Attrition and the state hiring freeze left the office below capacity, but she's working to fill the vacancies, she said.

"The Office of the Medicaid Inspector General's job is to detect fraud, waste and abuse," she said. "We conduct investigations. We find it through a number of ways."

Those include computer models that show which providers are paid unusually large amounts.

Arkansas Attorney General Leslie Rutledge, who has 22 staff members in her office's Medicaid Fraud Unit, also acts on tips from the public and the Medicaid inspector general's office. She said she helps prosecute health care providers who double bill, look for kickbacks and provide unnecessary services.

Hutchinson said in a news release that there's room to improve. States such as Florida, Georgia and Arizona recover a larger percentage of Medicaid funds than Arkansas.

"Among the seven elements of health care reform that I outlined to the legislative task force was improving the integrity of the Medicaid program," he said. "This is an important step in that direction."

J.R. Davis, a Hutchinson spokesman, said the new positions in the Human Services Department will complement the Medicaid inspector general's office.

"Based on what we have learned since the changes were made in 2013, it's important to have positions within DHS, independent of Medicaid, to implement new policies that impact provider payments," Davis said in a statement.

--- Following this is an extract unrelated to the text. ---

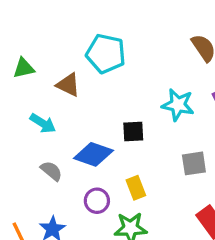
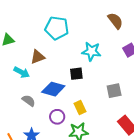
brown triangle: (68, 85) -> (38, 57), moved, turned -42
cyan star: (178, 105) -> (91, 51), moved

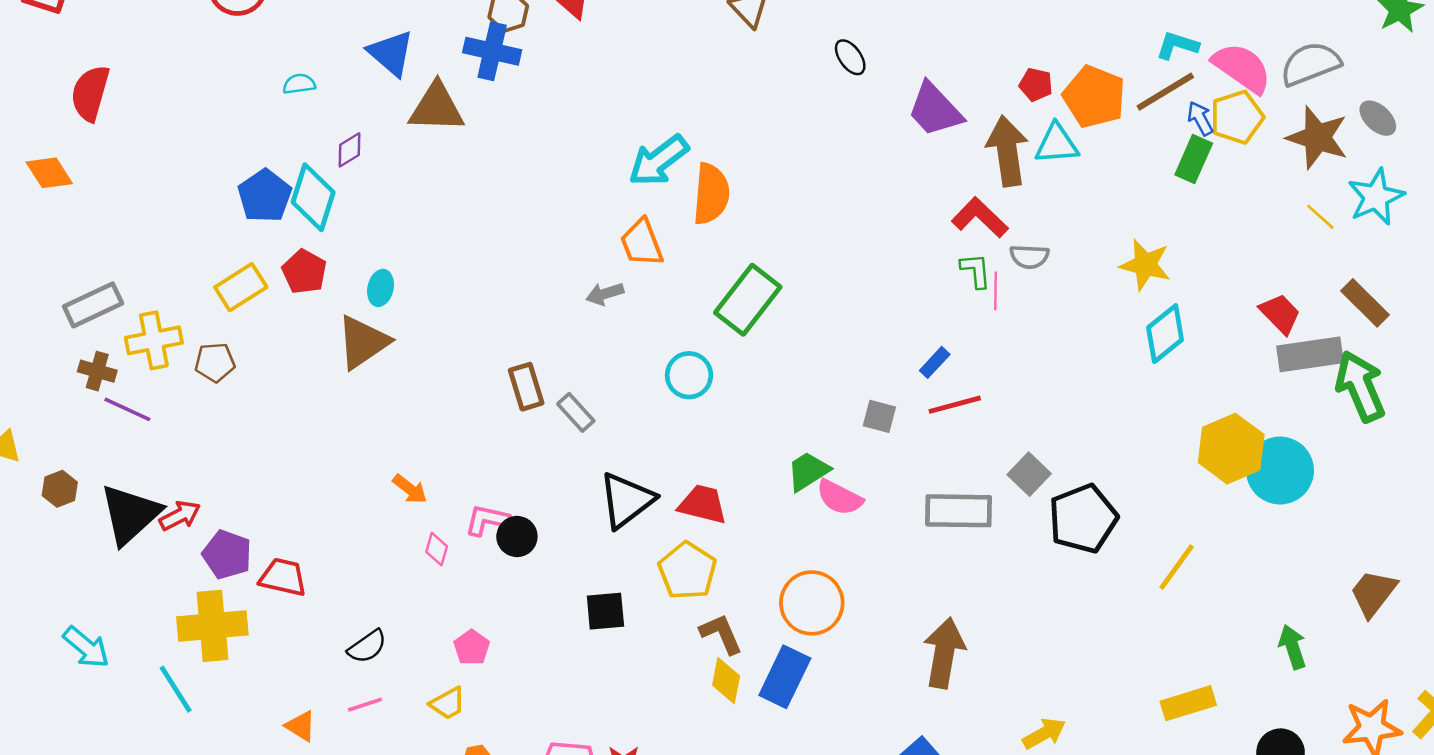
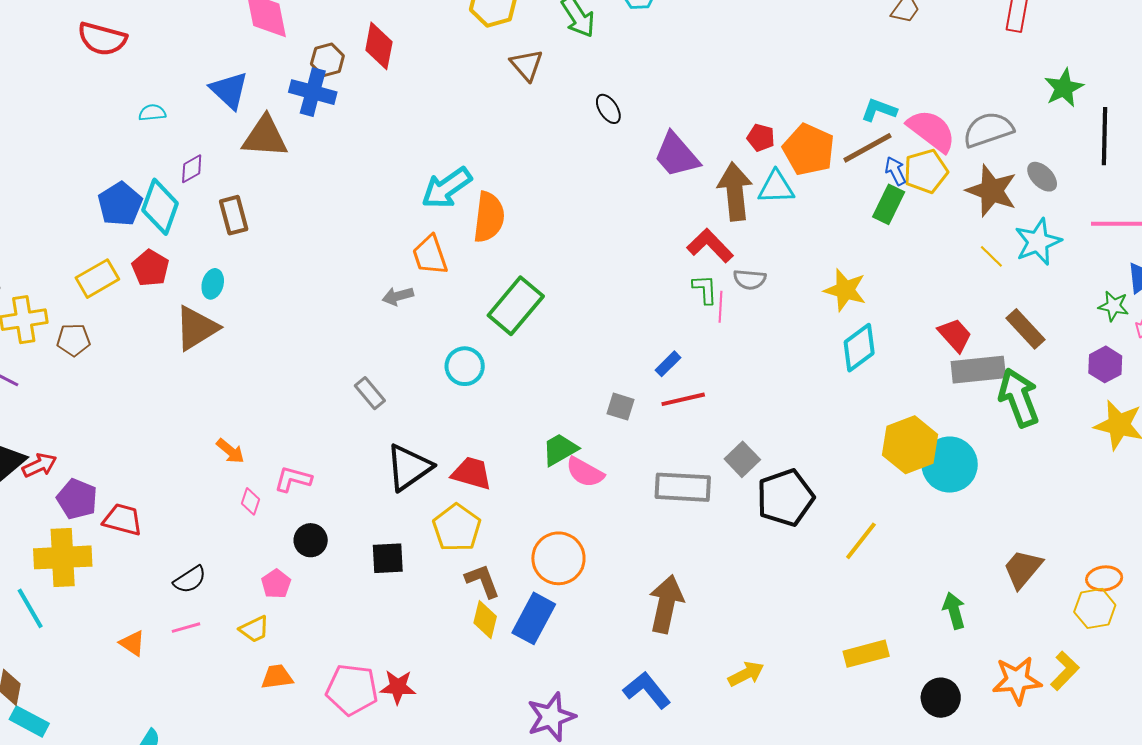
brown rectangle: (526, 387) -> (234, 215), moved
black circle: (517, 536) -> (311, 540), moved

DHS spokesman Amy Webb said the new payment-integrity unit is different from the program-integrity unit dissolved by Act 1499.

"Before, our program-integrity unit had a broader focus," she said. "We fixed these issues, say a policy that allowed for something to be billed for legally when it wasn't really necessary, when we came across them, but that group wasn't constantly looking for those issues."

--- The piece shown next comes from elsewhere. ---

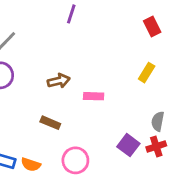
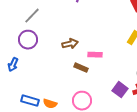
brown rectangle: (50, 123) -> (81, 68), moved

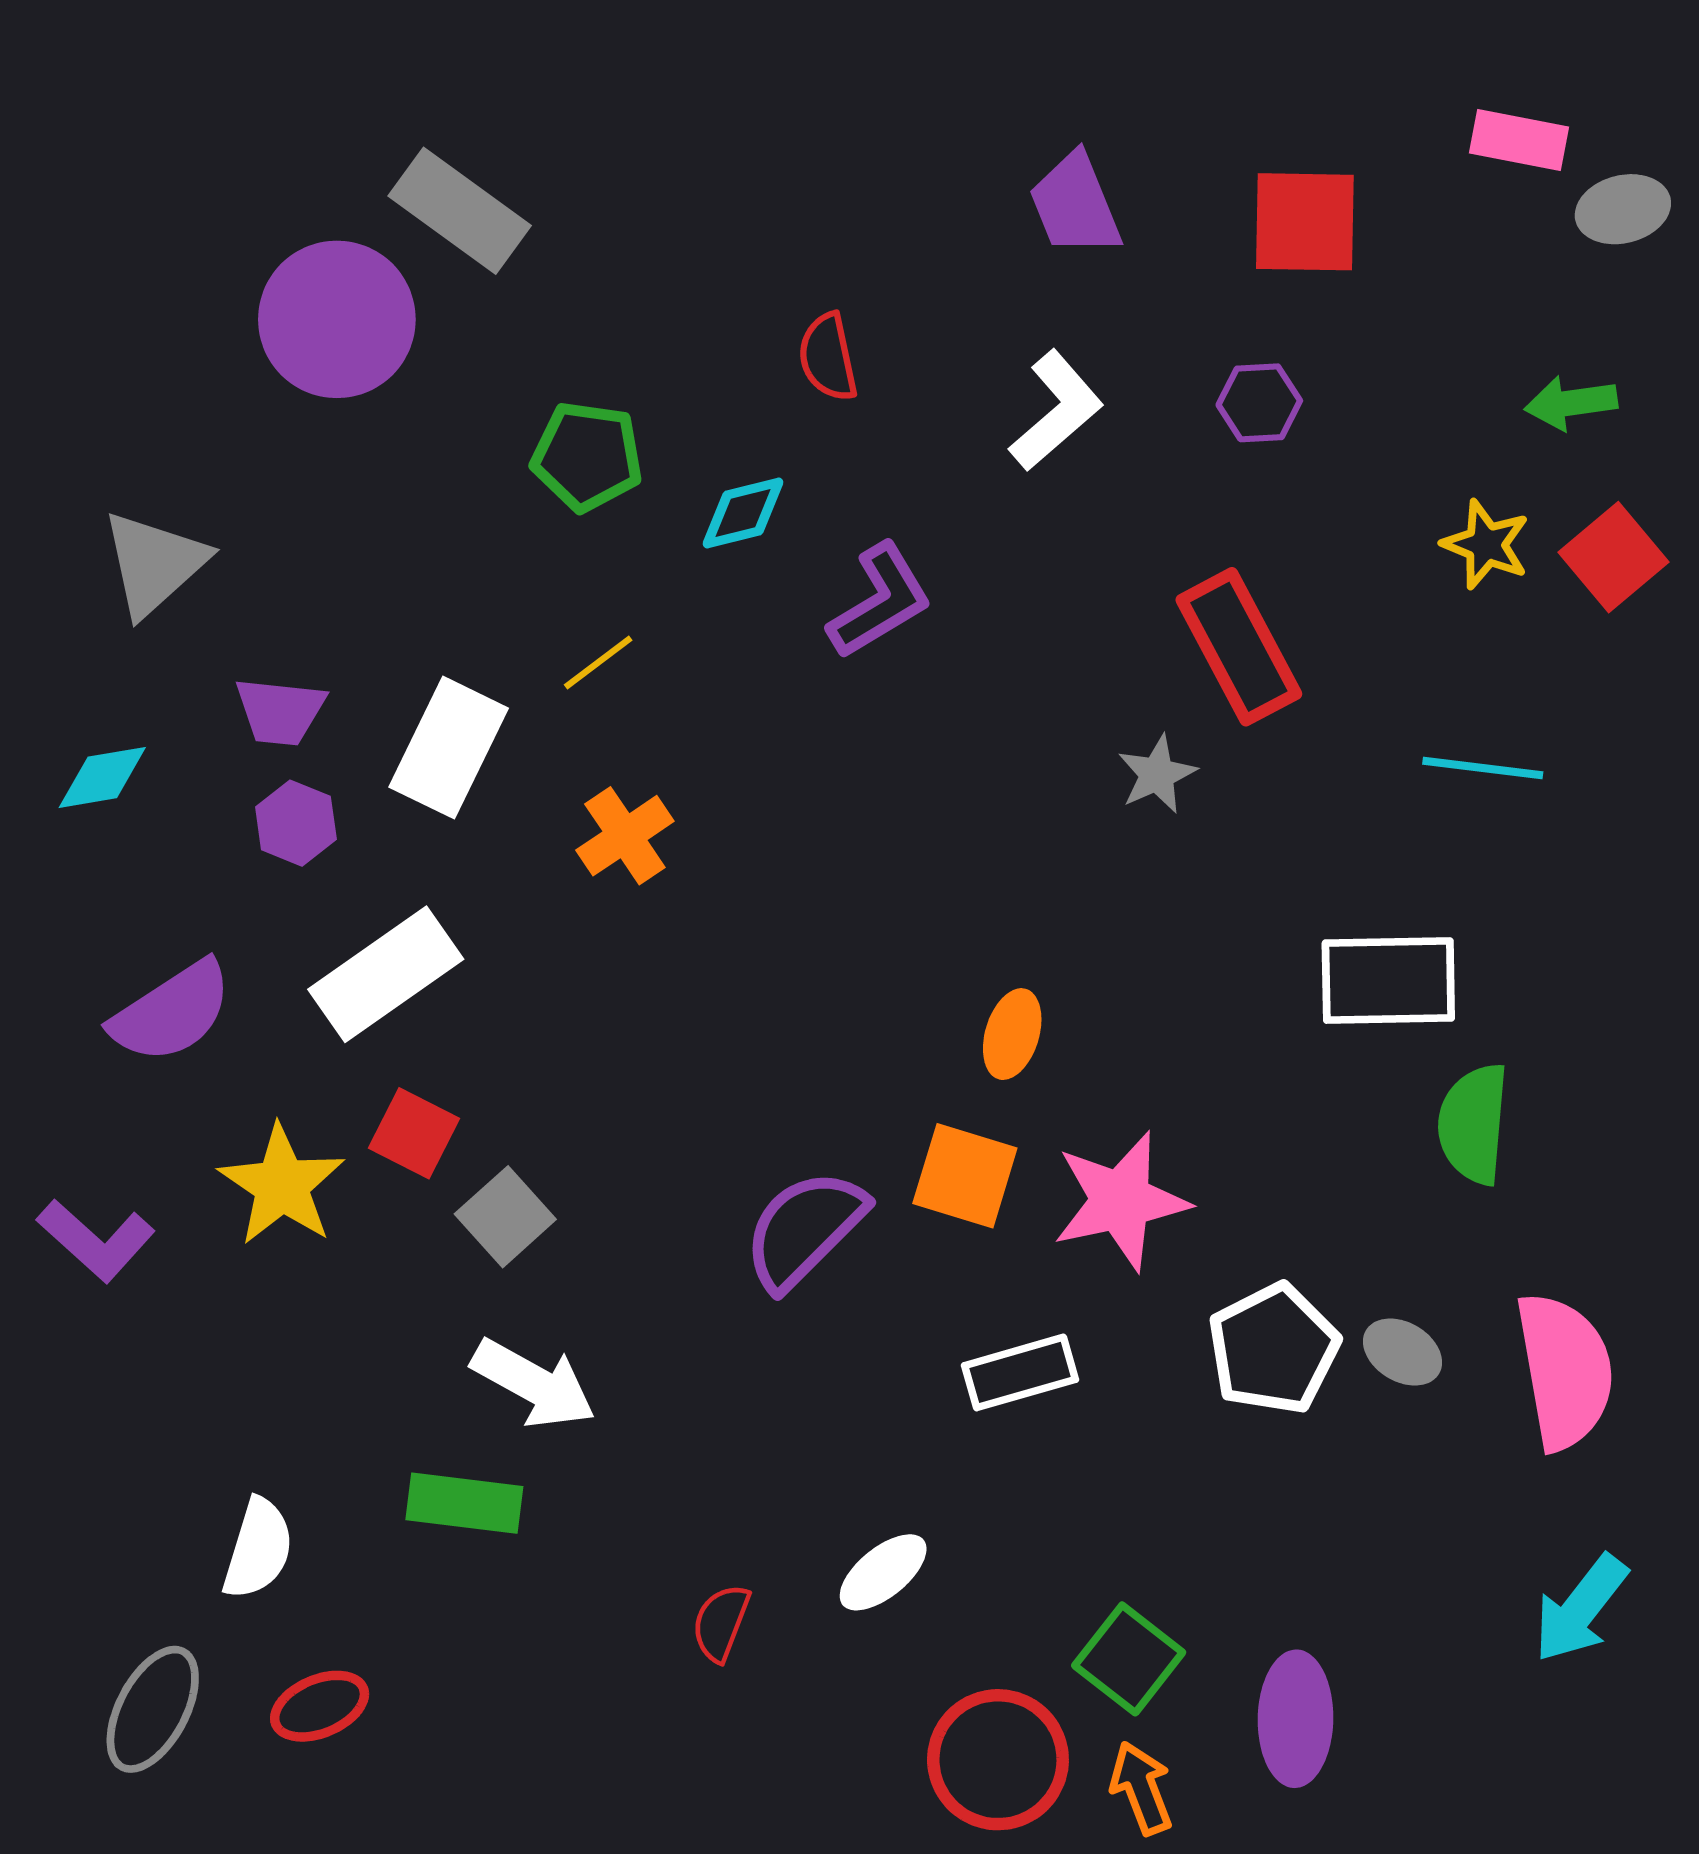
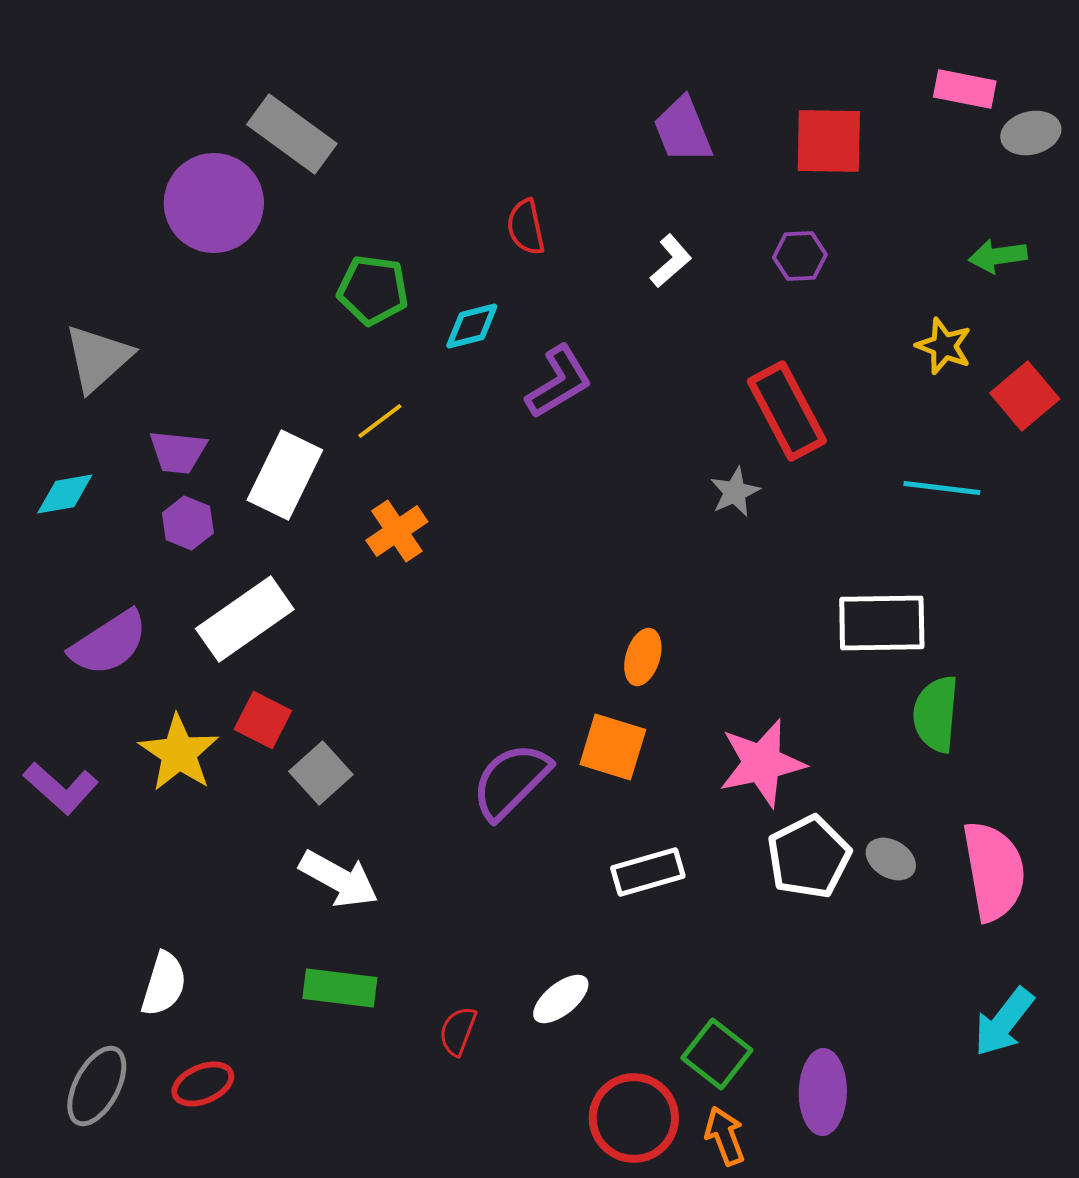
white L-shape: (1056, 411) -> (671, 261), size x0.7
red square: (1613, 557) -> (1025, 396), moved
pink star: (1121, 1201) -> (762, 763), moved
green rectangle: (464, 1503) -> (340, 988), moved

And Sanders said he supported the governor's plan.

"There are integrity functions that have to take place in the agency, but I think it's very important to continue to have the Office of Medicaid Inspector General," he said. "It is both internal and external to the agency."

Ensuring people don't take advantage of the program is important to controlling costs, he said.

Also on Thursday, the Kaiser Family Foundation released a report that shows Medicaid spending rose 14 percent in fiscal 2015.

That was mostly because of the Medicaid expansion program. Enrollment climbed an average 18 percent and total spending was up an average 17.7 percent in expansion states. In nonexpansion states, enrollment climbed 5.1 percent and costs increased 6.1 percent.

The Kaiser Family Foundation did not break out costs by state.

About 234,000 were approved for coverage under Arkansas' expanded Medicaid program at a cost of $491.83 per person during September, according to the Human Services Department.

If those numbers held steady for a year, the program would cost $1.4 billion. The federal government is paying 100 percent of the cost until 2017. By 2020, states will pay 10 percent.

According to the Kaiser survey, of the 29 states with Medicaid expansion programs, Arkansas is one of three that does not use managed-care organizations to coordinate care for people with chronic and complex conditions.

The federal government also says managed-care programs save more money than they cost.

However, the report noted that Arkansas is one of two states that pay health care providers as a group when a patient has a health circumstance such as a pregnancy or heart attack.

In fiscal 2015, the report notes, Arkansas was the only state to eliminate a benefit. The state imposed limits on nonemergency transportation for nonmedically frail adults.